To make the player feel for the characters, we use several means: dialogues, notifications, letters, and quests. Each of these mechanics appeals to different kinds of players, from the least to the most implicated in the narrative aspect of the game.
The character not feeling “alive” was a recurrent constructive criticism we received during the production and was an aspect of the game we really took the time to think about and tried different solutions (such as random attributes in each game, or more frequent dialogues). One of the solutions we applied to these characters is the fact that they are balanced. They each have qualities and flaws which make them credible. Another one was to convey gameplay information through the soldiers’ exclamations.
We showcased this game at our jury and during several indie events in Paris. We had the chance to look at professionals' and players' reactions live while they were playing the game. The game is also available for free online, so we received feedback that way. We got a lot of comments about people “wanting to know more” or that they “learned something” while playing the game. It was one of the best things we could hear from someone who actually played the game.

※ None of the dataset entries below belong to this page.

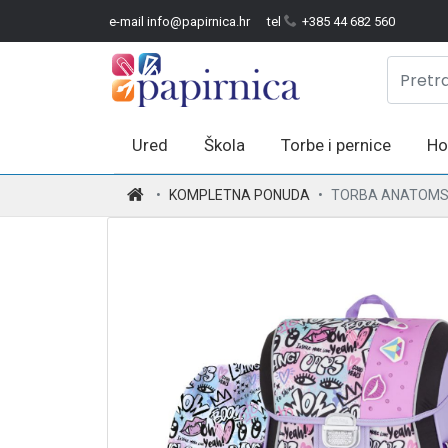
e-mail info@papirnica.hr
tel
+385 44 682 560
Ured
Škola
Torbe i pernice
Ho
.
KOMPLETNA PONUDA
TORBA ANATOMSK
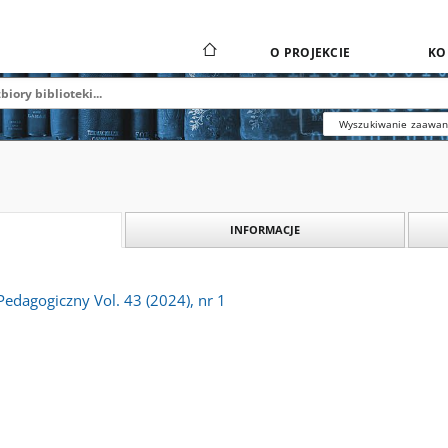
O PROJEKCIE
KO
Wyszukiwanie zaawa
INFORMACJE
Pedagogiczny Vol. 43 (2024), nr 1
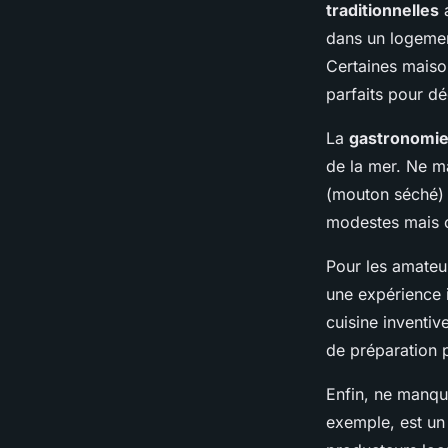
traditionnelles
dans un logemen
Certaines maiso
parfaits pour dé
La
gastronomi
de la mer. Ne 
(mouton séché)
modestes mais ch
Pour les amateu
une expérience 
cuisine inventiv
de préparation 
Enfin, ne manqu
exemple, est un 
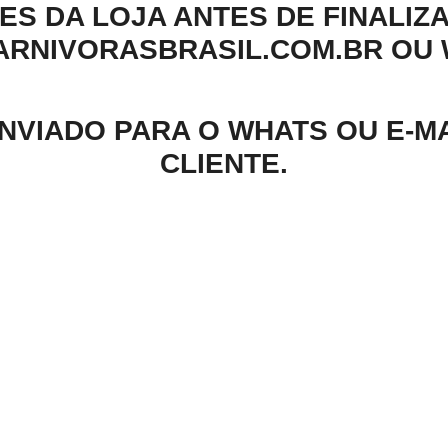
S DA LOJA ANTES DE FINALIZA
NIVORASBRASIL.COM.BR OU WH
ENVIADO PARA O WHATS OU E-M
CLIENTE.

Obviously, video games have drawn inspiration from history for a long time, but the saturation of the market makes players turn to more alternative ways to learn about these famous periods. The serious game versus standard game opposition is no longer relevant. Dark points in history have always been extremely fascinating. Games taking place during such events really force the player to think about how they would react in this situation, and how other humans have actually experienced these situations in real life.